Do Strikes Work Any More?

A demonstrator argues with a riot police officer during a general strike in Madrid last week. (AP Photo/Daniel Ochoa de Olza)

We all saw the news last week about the strikes around Europe. Pictures and videos of clashes with police in riot gear. People marching with signs. Tires burning on street corners. Buses and trains at standstill. Small mom and pop shop owners wondering whether they should close their doors for the day or stay open and deal with threats from demonstrators.

We didn’t cover the strike as it happened in Barcelona, and some of you have asked us why we didn’t write about it here. It wasn’t a conscious decision not to, and we certainly couldn’t ignore the news even if we tried.

Truth is, we’re not really sure how to cover these protests. Right, they’re news events, but we’re not focused on covering one-off events like a newspaper or TV station would. We’re more selectively filtering the news of the day and asking ourselves and others, “What impact did that news event have on youth unemployment? How did it help a young person get a job?”
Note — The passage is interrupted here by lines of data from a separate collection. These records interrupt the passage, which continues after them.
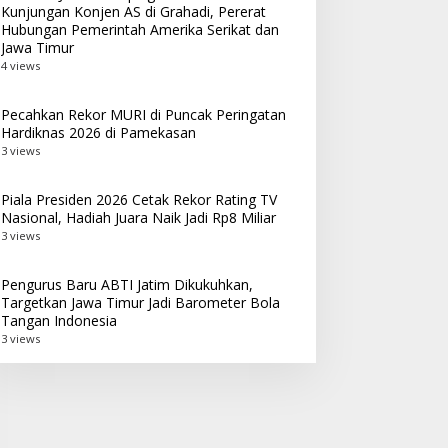
Kunjungan Konjen AS di Grahadi, Pererat
Hubungan Pemerintah Amerika Serikat dan
Jawa Timur
4 views
Pecahkan Rekor MURI di Puncak Peringatan
Hardiknas 2026 di Pamekasan
3 views
Piala Presiden 2026 Cetak Rekor Rating TV
Nasional, Hadiah Juara Naik Jadi Rp8 Miliar
3 views
Pengurus Baru ABTI Jatim Dikukuhkan,
Targetkan Jawa Timur Jadi Barometer Bola
Tangan Indonesia
3 views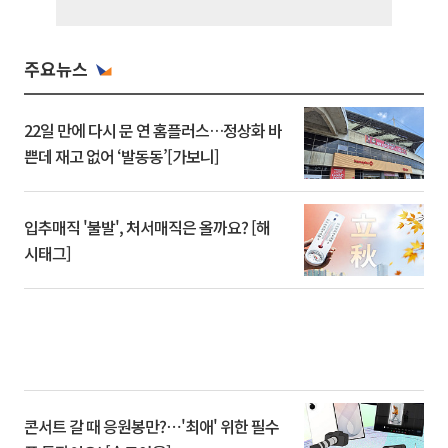
주요뉴스
22일 만에 다시 문 연 홈플러스…정상화 바
쁜데 재고 없어 ‘발동동’[가보니]
입추매직 '불발', 처서매직은 올까요? [해
시태그]
콘서트 갈 때 응원봉만?⋯'최애' 위한 필수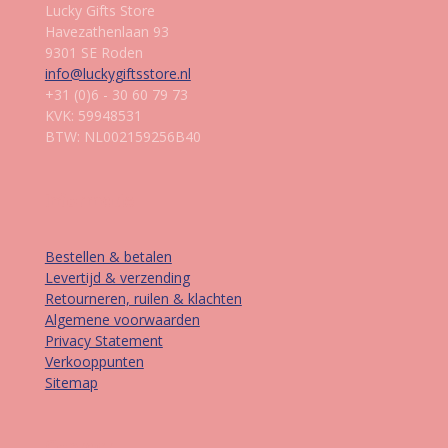
Lucky Gifts Store
Havezathenlaan 93
9301 SE Roden
info@luckygiftsstore.nl
+31 (0)6 - 30 60 79 73
KVK: 59948531
BTW: NL002159256B40
Informatie
Bestellen & betalen
Levertijd & verzending
Retourneren, ruilen & klachten
Algemene voorwaarden
Privacy Statement
Verkooppunten
Sitemap
Contact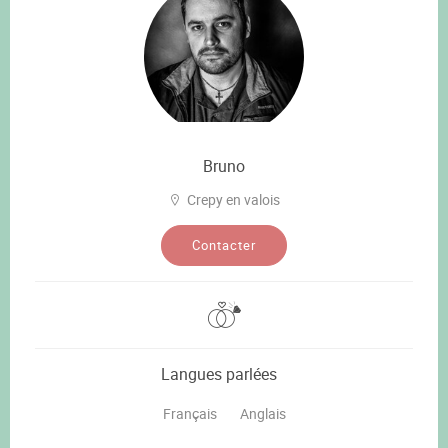
Bruno
Crepy en valois
Contacter
Langues parlées
Français
Anglais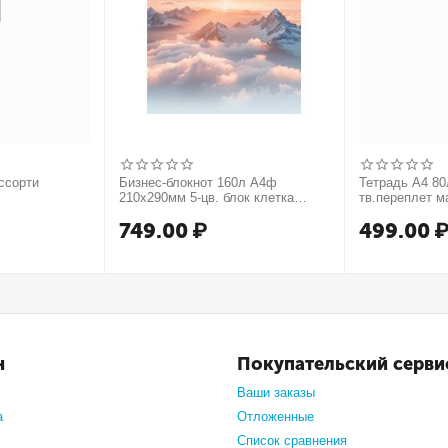
ссорти
Бизнес-блокнот 160л А4ф
Тетрадь А4 80л
210х290мм 5-цв. блок клетка
тв.переплет м
тв.переплет запечат. форзац
749.00
₽
499.00
мат.ламин. -В моменте
н
Покупательский серви
Ваши заказы
а
Отложенные
Список сравнения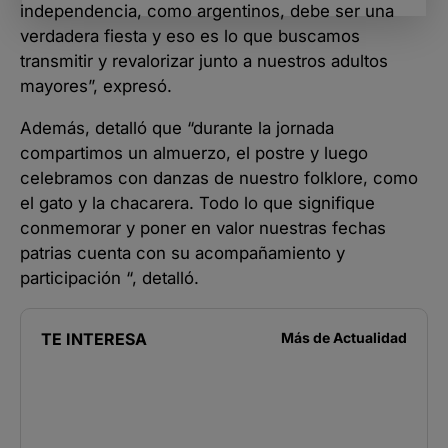
independencia, como argentinos, debe ser una
verdadera fiesta y eso es lo que buscamos
transmitir y revalorizar junto a nuestros adultos
mayores”, expresó.
Además, detalló que “durante la jornada
compartimos un almuerzo, el postre y luego
celebramos con danzas de nuestro folklore, como
el gato y la chacarera. Todo lo que signifique
conmemorar y poner en valor nuestras fechas
patrias cuenta con su acompañamiento y
participación “, detalló.
TE INTERESA
Más de
Actualidad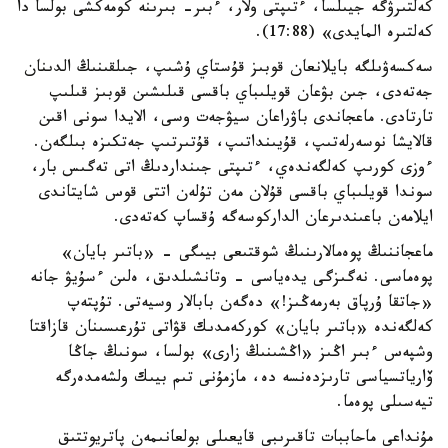
كەلتىرۋگە جيىلسا، ءتىپتى ولار، ءبىر- بىرىنە كومەكشى بولسا دا
كەلتىرە المايدى» (17:88).
سەكسەۋىلگە بايلانعان قوبىز قۇستاي ۇشىپ، جىلقىنىڭ الدىنان
جەتەدى، جىن بۋعان قويلىباي باقسى قىلىشىن قوبىز قىلىپ
تارتادى. ماعجاندى باۋراعان سيۋجەت وسى، الايدا سونى اقىن
قالايشا نوسەرلەتىپ، قۇيىنداتىپ، قۇتىرتىپ جەتكىزە بىلگەن.
ءوزى كورىپ كەلگەندەي، ءتىپتى جىنداردىڭ اتى تەگىس بار،
سوندا قويلىباي باقسى قۇلان مەن تۇلەن اتتى قوس شايتاندى
ايلامەن باعىندىرعان الداركوسەگە ۇقساپ كەتەدى.
ماعجاننىڭ پوەمالارىنىڭ شوقتىعى بيىگى - «باتىر بايان»
پوەماسى. نەگىزگى يدەياسى - وتانشىلدىق، ەلىن ءسۇيۋ جانە
«جاتقا ۇرپاق بەرمەڭىز!» دەگەن بابالار وسيەتى. تۇپتەپ
كەلگەندە «باتىر بايان» كوركەمدىك قۋاتى تۇرعىسىنان قازاقتا
وشپەس ءبىر اڭىز «اڭشىنىڭ زارى» بولسا، سونىڭ جاڭا
ۆارياتسياسى تارىزدەنسە دە، مازمۇنى تىم بيىك ولشەمدەرگە
تيەسىلى پوەما.
مۇنداعى ماحاببات تاقىرىبى قايعىلى بولعانىمەن پاتريوتتىق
Almost besides the point but worth noting, in Barcelona, we’ve seen many, many demonstrations these last few years as the crisis drags outs and austerity measures keep knocking back a once-robust social system and squeezing working-class families. Some protests have brought out hundreds of university students and professors. Others have seen tens of thousands of young people, parents with strollers and seniors citizens peacefully gather in the central plaza. And, yes, a few protests have had a definite anarchist feel with pent-up rage bubbling up and over the edge of self-control. At some point, though, these demonstrations all start looking the same – they are each impressive in their own way, but also now have become sort of routine occurrence in a country where there seems to be no end in sight for tough economic times.

Of course, we know that strikes have historically brought about important global changes in labor conditions and work-related legislation. We also recognize that people frustrated with the political response to the ongoing financial fallout need a place to raise a collective voice, and legally-called, multi-national strikes provide a platform for that outrage.

Even so, it’s hard to watch the violence of the most recent uprisings that swept through Spain, Portugal, Italy, France, Belgium and other parts of Europe and a similar one in Spain on March 29 and think that these demonstrations will change anything any time soon. We don’t think people should give up the fight either; the big problems we’re all facing globally won’t go away by themselves.

But, much like the Associated Press, we can’t help but wonder — Europe Strikes: What might they accomplish?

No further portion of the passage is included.